▸ TASK INSTRUCTIONS: What lines in the material hold the string "command"? Copy out each of them.

*** Begin section ***

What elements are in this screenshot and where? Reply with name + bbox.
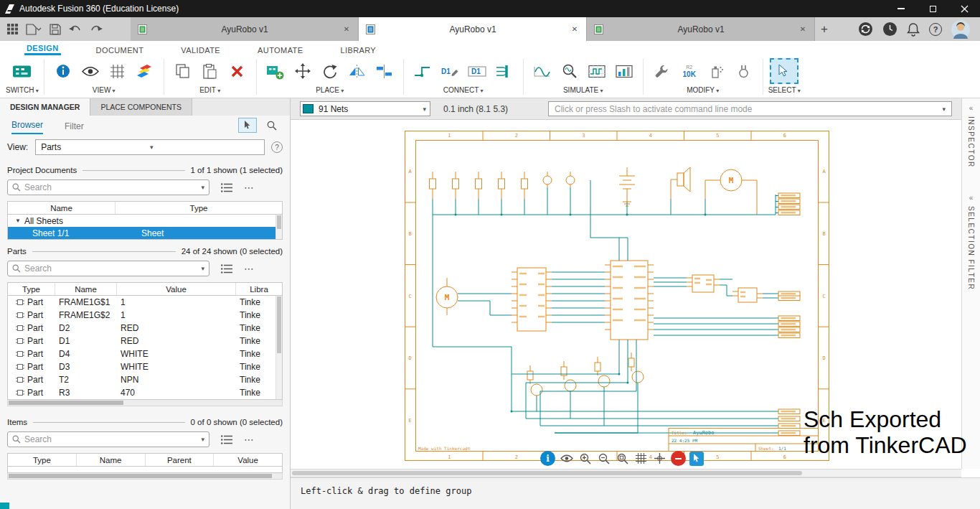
parts-table-row[interactable]: PartFRAME1G$21Tinke [8,309,282,322]
search-input[interactable] [24,182,197,192]
vertical-scrollbar[interactable] [275,215,282,239]
column-header-parent[interactable]: Parent [146,454,215,466]
new-tab-button[interactable] [815,22,834,37]
app-grid-icon[interactable] [7,24,18,34]
rotate-button[interactable] [316,58,344,84]
zoom-to-button[interactable] [263,118,281,133]
tree-row-all-sheets[interactable]: All Sheets [8,215,282,227]
move-button[interactable] [289,58,316,84]
expand-panel-icon[interactable] [969,194,974,202]
list-options-icon[interactable] [221,183,232,192]
redo-icon[interactable] [90,24,103,34]
search-input[interactable] [24,434,197,444]
parts-table-row[interactable]: PartD4WHITETinke [8,347,282,360]
tab-automate[interactable]: AUTOMATE [255,45,305,55]
net-name-button[interactable]: D1 [463,58,491,84]
paint-button[interactable] [703,58,730,84]
remove-button[interactable] [671,451,686,466]
undo-icon[interactable] [69,24,82,34]
parts-table-row[interactable]: PartD2REDTinke [8,322,282,335]
chevron-down-icon[interactable] [201,436,204,443]
tab-close-icon[interactable] [798,25,807,33]
tab-place-components[interactable]: PLACE COMPONENTS [90,98,192,116]
inspector-tab[interactable]: INSPECTOR [967,104,975,168]
user-avatar[interactable] [951,20,970,39]
bus-button[interactable] [491,58,518,84]
parts-table-row[interactable]: PartT2NPNTinke [8,373,282,386]
zoom-in-button[interactable] [578,451,593,466]
command-line[interactable] [548,101,952,116]
parts-table-row[interactable]: PartR3470Tinke [8,386,282,399]
search-box[interactable] [7,431,209,447]
nets-dropdown[interactable]: 91 Nets [300,101,430,116]
tab-design-manager[interactable]: DESIGN MANAGER [0,98,90,116]
copy-button[interactable] [169,58,197,84]
maximize-button[interactable] [917,0,948,17]
simulate-group-label[interactable]: SIMULATE [563,86,603,94]
paste-button[interactable] [197,58,224,84]
list-options-icon[interactable] [221,435,232,444]
select-mode-button[interactable] [238,118,257,133]
scrollbar-thumb[interactable] [9,474,272,478]
tab-validate[interactable]: VALIDATE [179,45,222,55]
delete-button[interactable] [224,58,251,84]
chevron-down-icon[interactable] [942,106,946,113]
grid-settings-button[interactable] [104,58,131,84]
mirror-button[interactable] [344,58,371,84]
document-tab-3[interactable]: AyuRobo v1 [587,17,815,41]
schematic-canvas[interactable]: 112233445566AABBCCDDEE M M [404,130,830,462]
column-header-library[interactable]: Libra [236,283,282,295]
tab-library[interactable]: LIBRARY [338,45,378,55]
tab-close-icon[interactable] [342,25,351,33]
overflow-menu-icon[interactable] [244,265,254,272]
net-label-button[interactable]: D1 [436,58,463,84]
search-input[interactable] [24,263,197,274]
replace-part-button[interactable] [730,58,758,84]
table-row-selected[interactable]: Sheet 1/1 Sheet [8,227,282,239]
connect-group-label[interactable]: CONNECT [443,86,484,94]
tree-expand-icon[interactable] [15,218,21,224]
scrollbar-thumb[interactable] [9,401,123,405]
list-options-icon[interactable] [221,264,232,274]
selection-filter-tab[interactable]: SELECTION FILTER [967,194,975,290]
change-value-button[interactable]: R2 10K [676,58,703,84]
scrollbar-thumb[interactable] [292,471,802,475]
place-part-button[interactable] [262,58,289,84]
items-horizontal-scrollbar[interactable] [7,473,283,480]
file-menu-icon[interactable] [26,24,42,35]
view-dropdown[interactable]: Parts [35,139,265,155]
column-header-type[interactable]: Type [8,454,77,466]
chevron-down-icon[interactable] [201,265,204,272]
origin-crosshair-button[interactable] [652,451,667,466]
subtab-browser[interactable]: Browser [11,120,43,134]
switch-group-label[interactable]: SWITCH [6,86,39,94]
modify-group-label[interactable]: MODIFY [687,86,719,94]
view-group-label[interactable]: VIEW [93,86,116,94]
parts-horizontal-scrollbar[interactable] [7,400,283,406]
canvas-visibility-button[interactable] [559,451,574,466]
zoom-out-button[interactable] [596,451,611,466]
tab-design[interactable]: DESIGN [24,42,61,55]
search-box[interactable] [7,179,209,195]
job-status-icon[interactable] [858,22,873,37]
canvas-horizontal-scrollbar[interactable] [291,469,961,477]
notifications-bell-icon[interactable] [907,22,920,37]
layers-button[interactable] [131,58,159,84]
select-tool-button[interactable] [770,58,798,84]
subtab-filter[interactable]: Filter [65,121,84,134]
column-header-name[interactable]: Name [77,454,146,466]
place-group-label[interactable]: PLACE [316,86,344,94]
zoom-fit-button[interactable] [615,451,630,466]
overflow-menu-icon[interactable] [244,436,254,443]
show-hide-button[interactable] [77,58,104,84]
vertical-scrollbar[interactable] [275,296,282,399]
parts-table-row[interactable]: PartD1REDTinke [8,335,282,347]
chevron-down-icon[interactable] [201,184,204,191]
net-button[interactable] [409,58,436,84]
command-line-input[interactable] [555,104,938,114]
wrench-button[interactable] [649,58,676,84]
scrollbar-thumb[interactable] [277,296,281,353]
search-box[interactable] [7,261,209,276]
canvas-info-button[interactable] [540,451,555,466]
column-header-name[interactable]: Name [8,202,116,214]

*** End section ***

▸ RESULT FOR THIS EXERCISE:
command-line[interactable] [548,101,952,116]
command-line-input[interactable] [555,104,938,114]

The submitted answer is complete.